After college — and after being turned down for jobs across the city — McGrath launched the short-lived magazine GRYE.

“If you ever want to lose money fast, start a magazine,” he said.

But through that yearlong endeavor, McGrath learned all about Mac computers, typesetting and how to use some interactive tools, which he turned into free-lance employment with advertising agencies.

“Before I knew it, I had a reputation.”

His father is a theologian-turned-programmer, and McGrath has been involved with computers for much of his life.

“I remember the programming my dad used to do with the big machines and the punch cards. I thought it was the most boring thing in the world,” he recalled. “I wasn’t going to work with computers unless I was being blackmailed or something.”
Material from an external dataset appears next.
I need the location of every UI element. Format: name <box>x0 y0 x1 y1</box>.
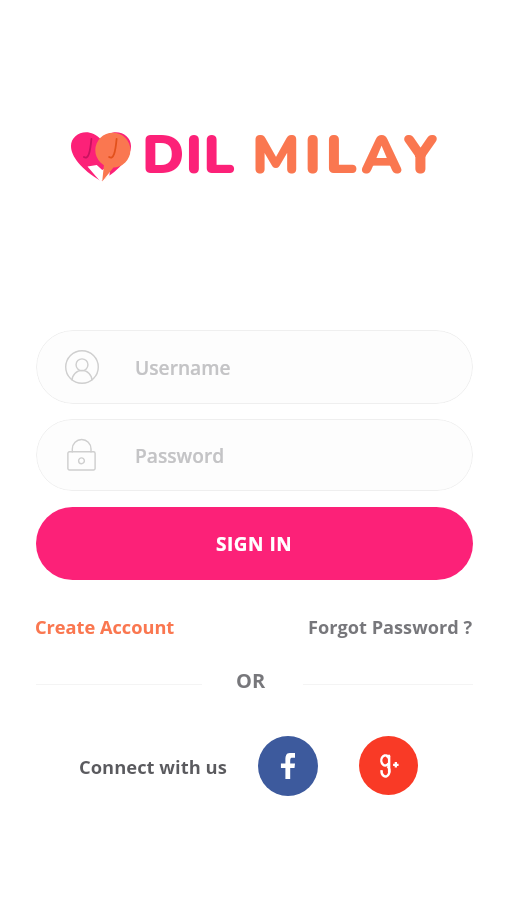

However, the multimedia tools with which McGrath would forge his career didn’t exist in his father’s workshop.

Soon enough, McGrath’s free-lance career turned lucrative, and it was at that time that he came to WC&M.

“I was looking for free-lance work and they said they didn’t like using free-lancers, but offered me a job,” he said. “I was doing pretty well in free-lance work, but I had just gotten married and decided that there was a certain stability involved in getting married.

“I took a cut in income to take the job, but it’s the kind of thing you do when you’re married.”

McGrath became only the second employee in the interactive software group founded by Brett Chaffer.

“Charlie brought a real strong creative force and technical understanding to interactive design,” Chaffer said. “It really took us to another level.”

The business-to-business advertising and public relations firm had long adopted new technology for competitive advantages. While other agencies were trying to figure out if computers were a fad, WC&M was adding a digital prepress department.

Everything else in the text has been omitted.